Which looks to me like it makes a successful connection to Influx initially, but then fails later on for some reason.

At any rate, I’ll try what you suggested and will report back. Thanks again for the help.

What strikes me:

  1. You have permission issues:
  1. You still haven’t solved the connection problems you wrote about in another thread. Solve that first. It’s no use to increase the complexity if basic errors are not fixed…

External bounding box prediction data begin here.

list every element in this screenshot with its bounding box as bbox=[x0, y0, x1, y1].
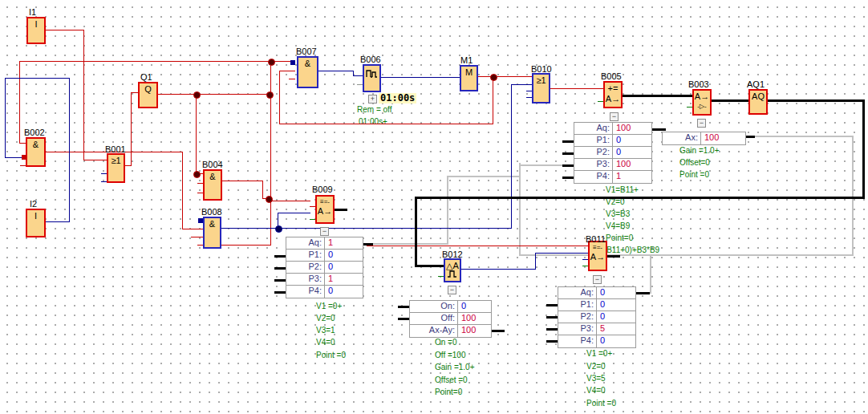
param-row[interactable]: P4:0 bbox=[558, 335, 635, 347]
collapse-icon-B011[interactable]: − bbox=[593, 275, 602, 284]
param-row[interactable]: P4:0 bbox=[286, 286, 363, 298]
wire-red[interactable] bbox=[279, 71, 295, 71]
block-B007[interactable]: & bbox=[297, 56, 318, 88]
wire-gray[interactable] bbox=[447, 176, 448, 245]
block-Q1[interactable]: Q bbox=[138, 82, 158, 108]
block-B008[interactable]: & bbox=[203, 217, 221, 249]
wire-red[interactable] bbox=[46, 30, 84, 30]
wire-red[interactable] bbox=[279, 124, 493, 124]
wire-red[interactable] bbox=[196, 94, 197, 174]
param-value[interactable]: 0 bbox=[613, 135, 621, 146]
block-B011[interactable]: ≡=-A→ bbox=[588, 241, 607, 271]
wire-red[interactable] bbox=[478, 76, 533, 77]
wire-blue[interactable] bbox=[69, 78, 70, 222]
timer-value-badge[interactable]: 01:00s bbox=[379, 93, 416, 104]
param-table-B012-params[interactable]: On:0Off:100Ax-Ay:100 bbox=[409, 300, 492, 338]
block-B004[interactable]: & bbox=[203, 169, 222, 201]
param-value[interactable]: 0 bbox=[597, 287, 605, 298]
wire-red[interactable] bbox=[493, 76, 493, 124]
block-B002[interactable]: & bbox=[26, 137, 46, 167]
wire-black[interactable] bbox=[652, 128, 666, 131]
wire-blue[interactable] bbox=[461, 269, 536, 270]
param-row[interactable]: On:0 bbox=[410, 301, 491, 313]
wire-blue[interactable] bbox=[278, 213, 310, 213]
block-I2[interactable]: I bbox=[26, 209, 46, 237]
wire-blue[interactable] bbox=[221, 228, 512, 229]
block-B006[interactable] bbox=[363, 64, 381, 92]
wire-black[interactable] bbox=[636, 292, 650, 294]
wire-red[interactable] bbox=[222, 181, 263, 181]
param-row[interactable]: P3:1 bbox=[286, 274, 363, 286]
wire-blue[interactable] bbox=[535, 253, 536, 270]
param-row[interactable]: Ax-Ay:100 bbox=[410, 325, 491, 337]
wire-gray[interactable] bbox=[519, 163, 521, 256]
wire-blue[interactable] bbox=[5, 78, 70, 79]
wire-red[interactable] bbox=[158, 94, 271, 95]
wire-black[interactable] bbox=[415, 265, 446, 267]
param-row[interactable]: P3:100 bbox=[574, 159, 651, 171]
param-row[interactable]: P2:0 bbox=[286, 262, 363, 274]
wire-red[interactable] bbox=[367, 246, 589, 246]
fbd-canvas[interactable]: Rem = off01:00s+V1=B11+V2=0V3=B3V4=B9Poi… bbox=[0, 0, 868, 414]
param-row[interactable]: Aq:1 bbox=[286, 237, 363, 250]
wire-red[interactable] bbox=[131, 92, 132, 166]
param-value[interactable]: 0 bbox=[325, 262, 333, 273]
wire-gray[interactable] bbox=[748, 136, 854, 137]
block-B012[interactable]: △A bbox=[444, 258, 461, 282]
block-B001[interactable]: ≥1 bbox=[107, 153, 125, 183]
param-table-B005-params[interactable]: Aq:100P1:0P2:0P3:100P4:1 bbox=[574, 122, 652, 184]
wire-red[interactable] bbox=[83, 30, 84, 160]
wire-black[interactable] bbox=[862, 99, 865, 199]
param-value[interactable]: 100 bbox=[458, 325, 476, 337]
param-value[interactable]: 100 bbox=[613, 159, 631, 170]
param-row[interactable]: P2:0 bbox=[558, 311, 635, 323]
param-value[interactable]: 0 bbox=[458, 301, 466, 312]
param-value[interactable]: 100 bbox=[701, 132, 719, 144]
wire-gray[interactable] bbox=[447, 176, 521, 177]
collapse-icon-B005[interactable]: − bbox=[610, 112, 619, 121]
collapse-icon-B009[interactable]: − bbox=[320, 227, 329, 236]
param-row[interactable]: P1:0 bbox=[286, 250, 363, 262]
param-row[interactable]: P3:5 bbox=[558, 323, 635, 335]
wire-black[interactable] bbox=[746, 136, 755, 138]
param-row[interactable]: Aq:0 bbox=[558, 287, 635, 299]
param-table-B003-params[interactable]: Ax:100 bbox=[662, 132, 746, 145]
collapse-icon-B012[interactable]: − bbox=[448, 286, 456, 294]
wire-gray[interactable] bbox=[519, 254, 854, 256]
param-row[interactable]: P2:0 bbox=[574, 147, 651, 159]
wire-black[interactable] bbox=[623, 95, 695, 97]
wire-gray[interactable] bbox=[852, 136, 854, 256]
wire-red[interactable] bbox=[270, 61, 271, 246]
wire-gray[interactable] bbox=[369, 243, 448, 245]
block-B005[interactable]: +=A→ bbox=[603, 81, 623, 108]
wire-gray[interactable] bbox=[650, 254, 651, 294]
wire-blue[interactable] bbox=[318, 71, 354, 71]
param-value[interactable]: 0 bbox=[325, 250, 333, 261]
param-value[interactable]: 1 bbox=[325, 237, 333, 249]
wire-red[interactable] bbox=[279, 71, 280, 124]
param-value[interactable]: 0 bbox=[597, 299, 605, 310]
block-B010[interactable]: ≥1 bbox=[532, 73, 550, 104]
block-I1[interactable]: I bbox=[26, 17, 46, 44]
param-value[interactable]: 0 bbox=[325, 286, 333, 298]
wire-red[interactable] bbox=[191, 229, 204, 229]
wire-red[interactable] bbox=[289, 79, 295, 79]
param-row[interactable]: P4:1 bbox=[574, 171, 651, 183]
param-table-B009-params[interactable]: Aq:1P1:0P2:0P3:1P4:0 bbox=[286, 237, 363, 298]
wire-red[interactable] bbox=[270, 201, 310, 201]
wire-red[interactable] bbox=[550, 88, 604, 89]
param-row[interactable]: Ax:100 bbox=[663, 132, 745, 144]
collapse-icon-B003[interactable]: − bbox=[697, 119, 706, 128]
wire-red[interactable] bbox=[19, 61, 291, 62]
wire-blue[interactable] bbox=[511, 84, 533, 85]
param-value[interactable]: 5 bbox=[597, 323, 605, 335]
expand-icon[interactable]: + bbox=[368, 95, 377, 104]
param-row[interactable]: Aq:100 bbox=[574, 123, 651, 135]
wire-blue[interactable] bbox=[381, 77, 460, 78]
wire-blue[interactable] bbox=[535, 253, 589, 254]
wire-blue[interactable] bbox=[511, 84, 512, 229]
wire-red[interactable] bbox=[182, 152, 183, 229]
param-value[interactable]: 100 bbox=[613, 123, 631, 134]
wire-black[interactable] bbox=[415, 197, 865, 199]
wire-black[interactable] bbox=[335, 209, 347, 211]
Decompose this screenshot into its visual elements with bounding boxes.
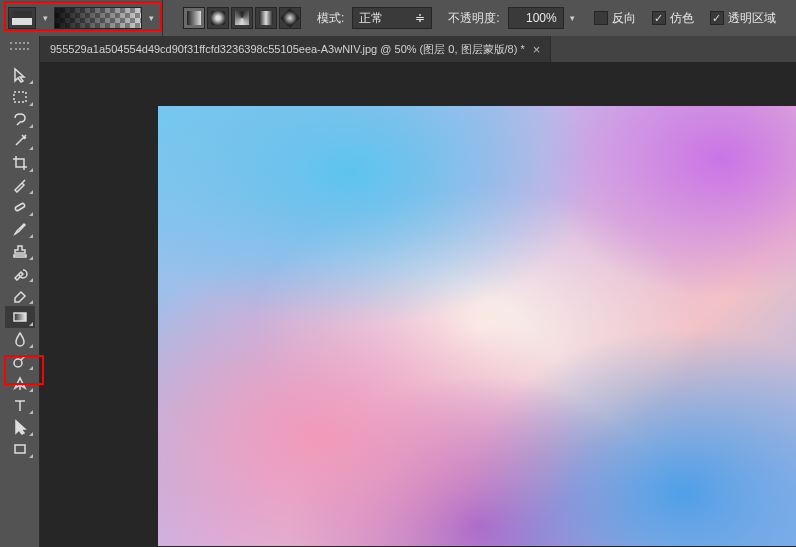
tool-preset-dropdown[interactable]: ▾ bbox=[40, 7, 50, 29]
gradient-type-reflected[interactable] bbox=[255, 7, 277, 29]
blur-tool[interactable] bbox=[5, 328, 35, 350]
gradient-type-group bbox=[183, 7, 301, 29]
gradient-tool[interactable] bbox=[5, 306, 35, 328]
gradient-icon bbox=[12, 309, 28, 325]
move-icon bbox=[12, 67, 28, 83]
svg-rect-4 bbox=[15, 445, 25, 453]
dodge-tool[interactable] bbox=[5, 350, 35, 372]
eraser-tool[interactable] bbox=[5, 284, 35, 306]
move-tool[interactable] bbox=[5, 64, 35, 86]
opacity-label: 不透明度: bbox=[448, 10, 499, 27]
magic-wand-tool[interactable] bbox=[5, 130, 35, 152]
gradient-type-diamond[interactable] bbox=[279, 7, 301, 29]
svg-rect-1 bbox=[14, 203, 25, 211]
eyedropper-icon bbox=[12, 177, 28, 193]
gradient-tool-icon bbox=[12, 11, 32, 25]
document-tab-title: 955529a1a504554d49cd90f31ffcfd3236398c55… bbox=[50, 42, 525, 57]
angle-gradient-icon bbox=[235, 11, 249, 25]
panel-grip-icon[interactable] bbox=[10, 42, 29, 50]
reverse-label: 反向 bbox=[612, 10, 636, 27]
eyedropper-tool[interactable] bbox=[5, 174, 35, 196]
gradient-picker-dropdown[interactable]: ▾ bbox=[146, 7, 156, 29]
tool-preset-button[interactable] bbox=[8, 7, 36, 29]
gradient-type-linear[interactable] bbox=[183, 7, 205, 29]
type-icon bbox=[12, 397, 28, 413]
document-tab[interactable]: 955529a1a504554d49cd90f31ffcfd3236398c55… bbox=[40, 36, 551, 62]
dither-label: 仿色 bbox=[670, 10, 694, 27]
history-brush-tool[interactable] bbox=[5, 262, 35, 284]
gradient-editor-swatch[interactable] bbox=[54, 7, 142, 29]
marquee-tool[interactable] bbox=[5, 86, 35, 108]
opacity-value: 100% bbox=[526, 11, 557, 25]
history-brush-icon bbox=[12, 265, 28, 281]
crop-tool[interactable] bbox=[5, 152, 35, 174]
path-selection-tool[interactable] bbox=[5, 416, 35, 438]
checkbox-icon bbox=[594, 11, 608, 25]
gradient-type-angle[interactable] bbox=[231, 7, 253, 29]
stamp-icon bbox=[12, 243, 28, 259]
blend-mode-select[interactable]: 正常 ≑ bbox=[352, 7, 432, 29]
opacity-field[interactable]: 100% bbox=[508, 7, 564, 29]
gradient-type-radial[interactable] bbox=[207, 7, 229, 29]
reverse-checkbox[interactable]: 反向 bbox=[594, 10, 636, 27]
close-tab-button[interactable]: × bbox=[533, 42, 541, 57]
radial-gradient-icon bbox=[211, 11, 225, 25]
brush-tool[interactable] bbox=[5, 218, 35, 240]
lasso-icon bbox=[12, 111, 28, 127]
diamond-gradient-icon bbox=[280, 8, 300, 28]
wand-icon bbox=[12, 133, 28, 149]
svg-point-3 bbox=[14, 359, 22, 367]
opacity-dropdown[interactable]: ▾ bbox=[568, 7, 578, 29]
clone-stamp-tool[interactable] bbox=[5, 240, 35, 262]
linear-gradient-icon bbox=[187, 11, 201, 25]
checkbox-icon: ✓ bbox=[652, 11, 666, 25]
blend-mode-value: 正常 bbox=[359, 10, 383, 27]
transparency-label: 透明区域 bbox=[728, 10, 776, 27]
bandage-icon bbox=[12, 199, 28, 215]
pen-icon bbox=[12, 375, 28, 391]
document-tab-bar: 955529a1a504554d49cd90f31ffcfd3236398c55… bbox=[40, 36, 796, 62]
svg-rect-2 bbox=[14, 313, 26, 321]
rectangle-shape-tool[interactable] bbox=[5, 438, 35, 460]
eraser-icon bbox=[12, 287, 28, 303]
lasso-tool[interactable] bbox=[5, 108, 35, 130]
svg-rect-0 bbox=[14, 92, 26, 102]
document-canvas[interactable] bbox=[158, 106, 796, 546]
reflected-gradient-icon bbox=[259, 11, 273, 25]
type-tool[interactable] bbox=[5, 394, 35, 416]
rectangle-icon bbox=[12, 441, 28, 457]
divider bbox=[162, 0, 163, 36]
tools-panel bbox=[0, 36, 40, 547]
pen-tool[interactable] bbox=[5, 372, 35, 394]
droplet-icon bbox=[12, 331, 28, 347]
marquee-icon bbox=[12, 89, 28, 105]
checkbox-icon: ✓ bbox=[710, 11, 724, 25]
healing-brush-tool[interactable] bbox=[5, 196, 35, 218]
transparency-checkbox[interactable]: ✓ 透明区域 bbox=[710, 10, 776, 27]
blend-mode-label: 模式: bbox=[317, 10, 344, 27]
crop-icon bbox=[12, 155, 28, 171]
arrow-cursor-icon bbox=[12, 419, 28, 435]
workspace bbox=[40, 62, 796, 547]
brush-icon bbox=[12, 221, 28, 237]
dropdown-icon: ≑ bbox=[415, 11, 425, 25]
dodge-icon bbox=[12, 353, 28, 369]
options-bar: ▾ ▾ 模式: 正常 ≑ 不透明度: 100% ▾ 反向 ✓ 仿色 ✓ 透明区域 bbox=[0, 0, 796, 36]
dither-checkbox[interactable]: ✓ 仿色 bbox=[652, 10, 694, 27]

I saw the problem in my EC2 instance in AWS. the CPU Credits were exhausted and hence the server performance was scaled down by AWS to basic level. As a result, Influxdb2 was not able to accept data from Telegraf. Telegraf thus showed the error “Cleint.timeout exceedee…” while logging.